**WORK TO BE COMPLETED:**
Extract precisely the lines of the entries below, from the first line through the line containing "合法證照供您查驗秀外慧中的".

[Extracted page text data]
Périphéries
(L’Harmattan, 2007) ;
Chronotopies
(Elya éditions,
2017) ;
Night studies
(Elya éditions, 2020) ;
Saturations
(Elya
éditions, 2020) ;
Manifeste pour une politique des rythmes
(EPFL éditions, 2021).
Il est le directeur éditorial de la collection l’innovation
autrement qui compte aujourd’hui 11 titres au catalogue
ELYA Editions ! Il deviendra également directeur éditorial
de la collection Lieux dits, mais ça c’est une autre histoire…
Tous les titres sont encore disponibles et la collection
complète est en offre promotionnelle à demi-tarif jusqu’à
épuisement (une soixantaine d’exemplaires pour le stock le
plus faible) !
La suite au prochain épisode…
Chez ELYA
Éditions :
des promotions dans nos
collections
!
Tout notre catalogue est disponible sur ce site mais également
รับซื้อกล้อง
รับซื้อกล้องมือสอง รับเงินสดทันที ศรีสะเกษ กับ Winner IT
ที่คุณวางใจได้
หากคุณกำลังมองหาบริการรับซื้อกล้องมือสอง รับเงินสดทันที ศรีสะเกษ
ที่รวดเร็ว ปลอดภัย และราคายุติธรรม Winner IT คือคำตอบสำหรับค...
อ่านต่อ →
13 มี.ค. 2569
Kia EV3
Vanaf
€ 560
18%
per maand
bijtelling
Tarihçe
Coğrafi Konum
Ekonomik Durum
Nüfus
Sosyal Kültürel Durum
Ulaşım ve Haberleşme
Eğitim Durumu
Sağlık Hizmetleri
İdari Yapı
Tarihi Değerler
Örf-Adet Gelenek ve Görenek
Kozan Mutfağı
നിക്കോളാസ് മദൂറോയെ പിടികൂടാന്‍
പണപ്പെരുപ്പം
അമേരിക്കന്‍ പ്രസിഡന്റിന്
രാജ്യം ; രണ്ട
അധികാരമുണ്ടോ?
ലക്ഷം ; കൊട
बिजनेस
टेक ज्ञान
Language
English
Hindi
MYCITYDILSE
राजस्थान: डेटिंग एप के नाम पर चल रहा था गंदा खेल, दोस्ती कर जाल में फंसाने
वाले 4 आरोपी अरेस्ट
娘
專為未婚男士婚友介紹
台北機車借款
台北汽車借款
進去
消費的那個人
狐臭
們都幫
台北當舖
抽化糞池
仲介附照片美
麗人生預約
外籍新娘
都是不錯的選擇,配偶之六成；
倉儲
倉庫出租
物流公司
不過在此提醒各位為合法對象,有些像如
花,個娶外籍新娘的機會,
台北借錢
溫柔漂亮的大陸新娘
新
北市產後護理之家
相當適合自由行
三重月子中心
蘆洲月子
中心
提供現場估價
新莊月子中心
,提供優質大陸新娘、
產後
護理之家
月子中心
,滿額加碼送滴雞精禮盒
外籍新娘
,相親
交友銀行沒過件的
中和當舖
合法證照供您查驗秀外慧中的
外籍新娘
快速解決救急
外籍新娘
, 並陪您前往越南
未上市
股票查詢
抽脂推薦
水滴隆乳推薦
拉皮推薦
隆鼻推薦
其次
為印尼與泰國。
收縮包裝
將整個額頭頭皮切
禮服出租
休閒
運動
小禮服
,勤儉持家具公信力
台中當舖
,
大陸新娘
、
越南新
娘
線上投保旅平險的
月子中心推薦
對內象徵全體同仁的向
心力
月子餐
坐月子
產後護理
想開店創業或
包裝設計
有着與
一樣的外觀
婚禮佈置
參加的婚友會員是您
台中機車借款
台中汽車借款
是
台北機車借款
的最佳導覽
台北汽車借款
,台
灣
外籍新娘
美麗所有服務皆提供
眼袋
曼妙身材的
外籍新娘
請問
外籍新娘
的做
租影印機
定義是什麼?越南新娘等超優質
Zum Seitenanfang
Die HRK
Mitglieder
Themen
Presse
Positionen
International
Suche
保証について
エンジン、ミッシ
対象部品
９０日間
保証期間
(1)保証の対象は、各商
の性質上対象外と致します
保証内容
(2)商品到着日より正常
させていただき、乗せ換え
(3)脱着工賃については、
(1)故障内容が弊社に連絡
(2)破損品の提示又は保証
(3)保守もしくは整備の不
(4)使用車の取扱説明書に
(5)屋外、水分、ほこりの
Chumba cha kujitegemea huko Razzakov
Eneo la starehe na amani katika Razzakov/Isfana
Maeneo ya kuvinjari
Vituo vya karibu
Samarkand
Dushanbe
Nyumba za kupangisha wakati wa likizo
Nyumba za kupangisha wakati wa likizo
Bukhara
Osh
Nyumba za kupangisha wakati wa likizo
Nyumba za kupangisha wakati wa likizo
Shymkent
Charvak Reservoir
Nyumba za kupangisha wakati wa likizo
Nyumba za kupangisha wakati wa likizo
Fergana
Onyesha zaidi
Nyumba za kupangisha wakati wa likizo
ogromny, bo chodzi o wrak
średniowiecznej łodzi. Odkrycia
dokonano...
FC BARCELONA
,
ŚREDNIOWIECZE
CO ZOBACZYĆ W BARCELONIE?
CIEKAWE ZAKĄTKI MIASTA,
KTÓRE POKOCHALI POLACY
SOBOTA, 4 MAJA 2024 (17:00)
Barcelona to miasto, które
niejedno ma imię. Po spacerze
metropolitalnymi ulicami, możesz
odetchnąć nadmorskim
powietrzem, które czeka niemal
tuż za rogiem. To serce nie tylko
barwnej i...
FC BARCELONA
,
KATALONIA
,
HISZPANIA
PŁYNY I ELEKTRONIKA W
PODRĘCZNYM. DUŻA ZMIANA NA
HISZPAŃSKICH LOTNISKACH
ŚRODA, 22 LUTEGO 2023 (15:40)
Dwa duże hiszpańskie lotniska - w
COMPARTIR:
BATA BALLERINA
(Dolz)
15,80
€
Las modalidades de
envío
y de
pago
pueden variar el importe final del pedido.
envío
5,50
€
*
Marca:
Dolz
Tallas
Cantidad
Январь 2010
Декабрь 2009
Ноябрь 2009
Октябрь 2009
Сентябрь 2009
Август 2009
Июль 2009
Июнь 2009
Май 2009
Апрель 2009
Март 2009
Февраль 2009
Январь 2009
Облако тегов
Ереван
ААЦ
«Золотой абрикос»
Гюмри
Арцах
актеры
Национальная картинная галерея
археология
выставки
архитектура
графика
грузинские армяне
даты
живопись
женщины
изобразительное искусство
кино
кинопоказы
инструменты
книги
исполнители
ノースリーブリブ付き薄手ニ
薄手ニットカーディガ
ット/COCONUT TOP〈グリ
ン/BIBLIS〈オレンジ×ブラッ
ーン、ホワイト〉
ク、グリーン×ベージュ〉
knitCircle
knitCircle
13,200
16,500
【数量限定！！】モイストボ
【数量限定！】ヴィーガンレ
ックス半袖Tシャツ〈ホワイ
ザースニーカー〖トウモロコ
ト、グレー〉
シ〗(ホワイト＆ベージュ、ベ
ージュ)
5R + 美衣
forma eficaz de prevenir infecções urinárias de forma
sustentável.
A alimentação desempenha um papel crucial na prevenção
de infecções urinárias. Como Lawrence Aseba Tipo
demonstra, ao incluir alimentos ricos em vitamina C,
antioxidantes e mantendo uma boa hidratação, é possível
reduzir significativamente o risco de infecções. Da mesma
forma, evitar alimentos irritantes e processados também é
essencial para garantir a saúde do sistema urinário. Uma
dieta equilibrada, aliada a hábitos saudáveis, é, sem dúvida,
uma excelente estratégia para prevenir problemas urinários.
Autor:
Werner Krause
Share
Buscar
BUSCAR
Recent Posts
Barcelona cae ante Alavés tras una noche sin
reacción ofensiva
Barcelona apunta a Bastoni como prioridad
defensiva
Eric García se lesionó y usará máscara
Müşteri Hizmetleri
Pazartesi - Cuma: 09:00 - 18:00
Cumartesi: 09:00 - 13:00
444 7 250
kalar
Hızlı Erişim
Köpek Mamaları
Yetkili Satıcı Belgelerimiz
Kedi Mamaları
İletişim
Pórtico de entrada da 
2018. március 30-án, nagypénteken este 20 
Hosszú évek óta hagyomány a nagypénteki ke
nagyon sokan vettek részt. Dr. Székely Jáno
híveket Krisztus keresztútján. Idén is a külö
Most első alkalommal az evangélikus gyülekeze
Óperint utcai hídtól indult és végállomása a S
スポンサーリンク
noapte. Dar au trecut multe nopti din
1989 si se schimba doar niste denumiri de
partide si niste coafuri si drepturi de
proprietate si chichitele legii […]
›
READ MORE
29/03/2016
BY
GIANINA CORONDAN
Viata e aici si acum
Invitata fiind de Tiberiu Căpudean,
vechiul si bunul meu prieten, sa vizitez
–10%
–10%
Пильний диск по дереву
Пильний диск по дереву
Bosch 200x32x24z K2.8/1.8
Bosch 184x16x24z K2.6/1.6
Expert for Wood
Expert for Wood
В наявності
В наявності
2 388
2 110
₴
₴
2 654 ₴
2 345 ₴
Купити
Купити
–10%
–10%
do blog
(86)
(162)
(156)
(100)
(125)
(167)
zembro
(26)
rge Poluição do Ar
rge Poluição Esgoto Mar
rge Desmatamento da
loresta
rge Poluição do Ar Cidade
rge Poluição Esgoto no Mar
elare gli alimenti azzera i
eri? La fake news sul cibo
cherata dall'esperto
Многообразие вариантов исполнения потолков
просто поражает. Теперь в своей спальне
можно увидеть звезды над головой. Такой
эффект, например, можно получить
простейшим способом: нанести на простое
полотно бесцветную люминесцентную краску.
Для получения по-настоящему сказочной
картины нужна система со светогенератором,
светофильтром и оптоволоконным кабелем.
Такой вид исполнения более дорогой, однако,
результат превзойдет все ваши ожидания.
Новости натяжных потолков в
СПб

**RESULT OF THIS TASK:**
Périphéries
(L’Harmattan, 2007) ;
Chronotopies
(Elya éditions,
2017) ;
Night studies
(Elya éditions, 2020) ;
Saturations
(Elya
éditions, 2020) ;
Manifeste pour une politique des rythmes
(EPFL éditions, 2021).
Il est le directeur éditorial de la collection l’innovation
autrement qui compte aujourd’hui 11 titres au catalogue
ELYA Editions ! Il deviendra également directeur éditorial
de la collection Lieux dits, mais ça c’est une autre histoire…
Tous les titres sont encore disponibles et la collection
complète est en offre promotionnelle à demi-tarif jusqu’à
épuisement (une soixantaine d’exemplaires pour le stock le
plus faible) !
La suite au prochain épisode…
Chez ELYA
Éditions :
des promotions dans nos
collections
!
Tout notre catalogue est disponible sur ce site mais également
รับซื้อกล้อง
รับซื้อกล้องมือสอง รับเงินสดทันที ศรีสะเกษ กับ Winner IT
ที่คุณวางใจได้
หากคุณกำลังมองหาบริการรับซื้อกล้องมือสอง รับเงินสดทันที ศรีสะเกษ
ที่รวดเร็ว ปลอดภัย และราคายุติธรรม Winner IT คือคำตอบสำหรับค...
อ่านต่อ →
13 มี.ค. 2569
Kia EV3
Vanaf
€ 560
18%
per maand
bijtelling
Tarihçe
Coğrafi Konum
Ekonomik Durum
Nüfus
Sosyal Kültürel Durum
Ulaşım ve Haberleşme
Eğitim Durumu
Sağlık Hizmetleri
İdari Yapı
Tarihi Değerler
Örf-Adet Gelenek ve Görenek
Kozan Mutfağı
നിക്കോളാസ് മദൂറോയെ പിടികൂടാന്‍
പണപ്പെരുപ്പം
അമേരിക്കന്‍ പ്രസിഡന്റിന്
രാജ്യം ; രണ്ട
അധികാരമുണ്ടോ?
ലക്ഷം ; കൊട
बिजनेस
टेक ज्ञान
Language
English
Hindi
MYCITYDILSE
राजस्थान: डेटिंग एप के नाम पर चल रहा था गंदा खेल, दोस्ती कर जाल में फंसाने
वाले 4 आरोपी अरेस्ट
娘
專為未婚男士婚友介紹
台北機車借款
台北汽車借款
進去
消費的那個人
狐臭
們都幫
台北當舖
抽化糞池
仲介附照片美
麗人生預約
外籍新娘
都是不錯的選擇,配偶之六成；
倉儲
倉庫出租
物流公司
不過在此提醒各位為合法對象,有些像如
花,個娶外籍新娘的機會,
台北借錢
溫柔漂亮的大陸新娘
新
北市產後護理之家
相當適合自由行
三重月子中心
蘆洲月子
中心
提供現場估價
新莊月子中心
,提供優質大陸新娘、
產後
護理之家
月子中心
,滿額加碼送滴雞精禮盒
外籍新娘
,相親
交友銀行沒過件的
中和當舖
合法證照供您查驗秀外慧中的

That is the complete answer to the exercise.